Riester für Hobby-Juristen

  • Hallo, mal eine (wahrscheinlich sehr) theoretische Frage (daher auch die Unterbringung in der Gesprächsecke):


    Ein Riester-Produkt ist ab 85 zwingend in eine Rentenversicherung umzuwandeln.


    Das wird dazu führen, dass ein/e 85-Jährige/r, auch wenn er/sie die sonstigen Voraussetzungen erfüllt, keinen Vertrag wird abschließen können, da die Anbieter ja zum 85. eine Versicherung begründen müssen.


    Also haben wir es hier doch (abgesehen von der Vertragsfreiheit) mit einer Altersdiskriminierung zu tun, oder nicht?


    Ich glaube aber nicht, dass wenn man eine betroffene Person findet (was schwierig genug wird), die dagegen klagt (wird noch schwieriger) und auch noch gewinnt (spätestens ab hier wird es unglaubwürdig fürchte ich), der Gesetzgeber die Zwangsumwandlung in eine Rentenversicherung zum 85. Lebensjahr kippen wird.


    Irgendwelche Ideen?

  • Also wenn jemand mit der Klage Erfolg hat, klage ich demnächst gegen Frauensaunas und die Altersgrenze im Kindergarten. Man muss doch einfach mal Sinn und Verstand zusammen nehmen um zu erkennen, dass eine Riesterbesparung mit 85 jedweder Grundlage entbehrt.

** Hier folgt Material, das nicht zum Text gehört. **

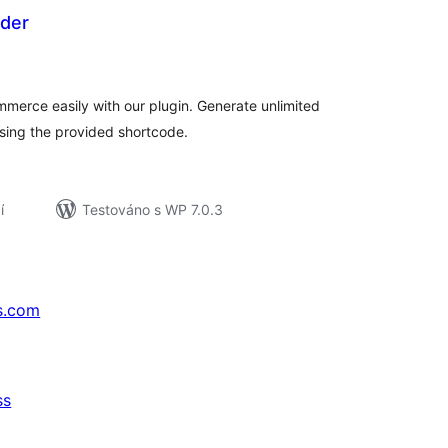
ider
elkové
odnocení
merce easily with our plugin. Generate unlimited
using the provided shortcode.
í
Testováno s WP 7.0.3
s.com
ss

    @Referat Janders wohin willst du mit deinen Überlegungen?

  • @chris2702 Mir geht es darum, dass die letzten Regierungen gesagt haben "Rente reicht nicht, macht was extra!" Als Vehikel wurden Riester und Rürup angeboten. Riester bzw. die Förderfähigkeit hängt an der Rentenversicherungspflicht. Wenn der Gesetzgeber dann im Rentenrecht herumfuhrwerkt, so dass ein Rentner wieder versicherungspflichtig werden kann, dann hätte ich es auch gerne gesehen, dass man sich auch um die Folgen und Auswirkungen auf andere Rechtsgebiete kümmert.


    Und nebenbei dachte ich mir, dass wir hier auch ruhig einmal ein wenig brainstormen dürfen. :D


    Und ich glaube, im Koalitionsvertrag stand etwas von einem einfachen Standard-Riesterprodukt, das man schaffen will. :huh:

  • Erklär mir bitte nochmal wie ein Rentner rentenversicherungspflichtig wird, außer über ein abhängiges Beschäftigungsverhältnis über mehr als 450 Euro. Und auch wenn dies eingegangen wird, kann der Rentner immer noch entscheiden, seine Riester-Rente zu kassieren und nicht weiter zu besparen.....

  • Beim pflichtigen Rentner müssen wir zwei Konstellationen unterscheiden:


    1. Rentner vor Erreichen der Regelaltersgrenze (65+X, je nach Jahrgang verschieden)


    Vor Erreichen der Regelaltersgrenze wird ein Rentner pflichtig wie ein Nicht-Rentner, z. B. durch Beschäftigung, Bezug einer Leistung, Kindererziehung in den ersten 3 Jahren, Pflege u. ä..


    2. Rentner nach Erreichen der Regelaltersgrenze


    Wenn nach dem Erreichen der Regelaltersgrenze eine Vollrente bezogen wird, ist der Rentner versicherungsfrei, auch wenn ein Sachverhalt vorliegt, der sonst zur Versicherungspflicht führen würde, z. B. Beschäftigung, Pflege usw..
    Wenn keine Vollrente bezogen wird, dann tritt Versicherungspflicht in diesen Fällen aber ganz normal ein.


    Das heißt, der Rentner muss nach Erreichen der Regelaltersgrenze etwas machen, um versicherungspflichtig zu werden, nämlich dafür sorgen, dass er keine Vollrente (mehr) bezieht.


    Beispiel:
    Wenn eine 73-jährige Rentnerin ihren 74-jährigen Mann pflegt, dann müsste die Pflegekasse keine Beiträge zahlen, solange die gute Frau eine Vollrente bezieht.


    Wenn Sie für die Dauer der Pflege auf 1% ihrer Rente verzichtet, muss die Pflegekasse (wieder) zahlen. Die Rente erhöht sich dann immer zum 1.7. des Folgejahres, aufgrund der Einzahlungen der Pflegekasse. Wenn die Rente eher niedrig ist, dann kann sich das schnell lohnen.


    Sobald die Pflege endet (z. B. weil ein Pflegedienst übernimmt), dann beantragt man das fehlende Prozent wieder. Ab dem Zeitpunkt wäre die Rentnerin wieder versicherungsfrei.